**RECORDS FOR PROCESSING:**
****************
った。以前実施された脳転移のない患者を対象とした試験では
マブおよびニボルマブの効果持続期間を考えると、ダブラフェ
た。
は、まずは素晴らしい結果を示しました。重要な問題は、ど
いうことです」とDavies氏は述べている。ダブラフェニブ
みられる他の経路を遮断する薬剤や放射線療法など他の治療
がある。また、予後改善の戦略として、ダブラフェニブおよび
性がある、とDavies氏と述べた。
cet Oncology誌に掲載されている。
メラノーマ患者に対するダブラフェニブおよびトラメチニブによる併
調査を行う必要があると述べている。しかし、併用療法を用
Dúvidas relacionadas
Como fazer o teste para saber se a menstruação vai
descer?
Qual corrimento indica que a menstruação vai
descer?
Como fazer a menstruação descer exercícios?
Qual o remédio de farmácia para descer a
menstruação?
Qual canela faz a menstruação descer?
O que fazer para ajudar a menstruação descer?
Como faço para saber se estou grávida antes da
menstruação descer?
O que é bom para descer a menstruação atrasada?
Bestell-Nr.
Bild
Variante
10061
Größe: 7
****************
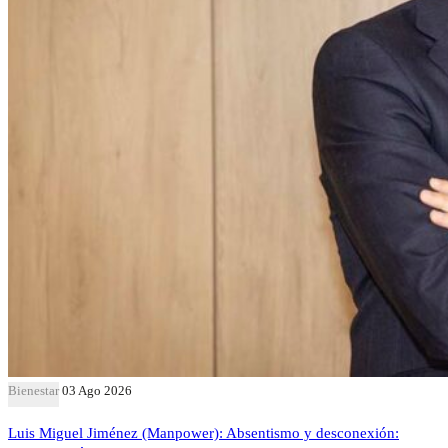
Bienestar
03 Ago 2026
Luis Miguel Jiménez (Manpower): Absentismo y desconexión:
****************
**TASK:**
Among the lines above, count those that hold the word "descer" and give only the count.

**YOUR RESPONSE:**
8